Lawrence Yun: The housing market is definitely undergoing a transition from what had been a very steadily recovering condition, even as recently as the early part of this year. In the summer months things notably slowed down in terms of sales activity and traffic; buyers just haven’t been showing up at open houses. But the good news is that prices are still holding on, generally speaking. Nationwide, prices are rising in the 3 to 4 percent range. While these are more moderate increases than we’ve seen in recent years, that’s not necessarily a bad thing.
If prices can rise along with wages and the consumer price index, that’s a healthy trend. But in recent years they’ve been rising much faster than wages. In very heated markets like Denver and Seattle, prices have been going up three or four times faster than wages. And that’s not over just one year, but for five consecutive years. Surely that cannot last. But I’d say, aside from home price growth, one has to look at underlying factors. Ten years ago we had the housing crash in the aftermath of loose underwriting standards. Those standards have since been tightened. We’ve been adjusting to a healthy place where incomes and home prices are rising in a way that’s closer to being in tandem in last few months.
In terms of the regulatory environment, 2008 is fresh in people’s minds.
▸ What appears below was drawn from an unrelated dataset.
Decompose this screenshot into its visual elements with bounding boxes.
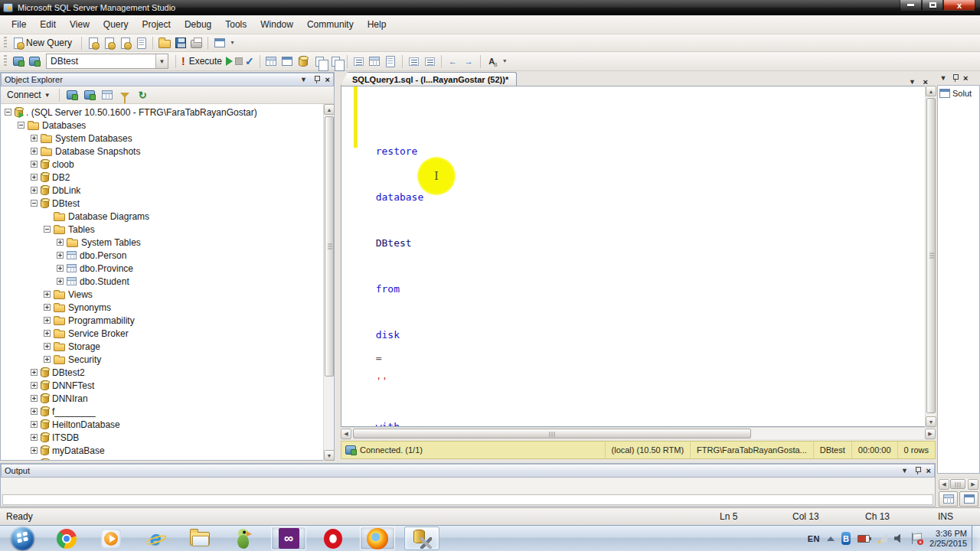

The private sector is adjusting, independent of regulation, and mortgage accessibility is better because there aren’t such loose underwriting standards.

Another bright spot is construction loan availability. In many markets there’s a housing shortage. Many of the small homebuilders rely on loans from community banks, and deregulation under Trump has actually helped. These small banks had to comply with regulations designed to stop bad lending practices from last cycle. One thing being rolled back is the Dodd-Frank compliance rule that required more examiners to be in place. Now these banks, if they are not considered to be too big to fail, are making more loans, and they’re less afraid.

CA: What are some possible risks to the health of the market that real estate practitioners should be aware of?

LY: Rising mortgage rates threaten the balance. It’s not only income and home prices that determine housing affordability. We’ve had eight rounds of rate hikes in the past two years. Perhaps there’s a need to be more mindful and cautious. We know that rates will probably rise, but we hope it’ll happen in a measured way.
I’m thinking we’ll see somewhere around three more rounds of hikes through 2019. It’s very important that the Fed be mindful that the housing market is slowing down and they do not want to further decelerate it, or they could bring down the whole economy. I think they’re becoming more cognizant of that, because just a few months ago people were talking about maybe five or six rounds of increases, and now that’s come down a bit.

CA: Do you see continued impacts from the recent tax overhaul that could impact the real estate market in 2019?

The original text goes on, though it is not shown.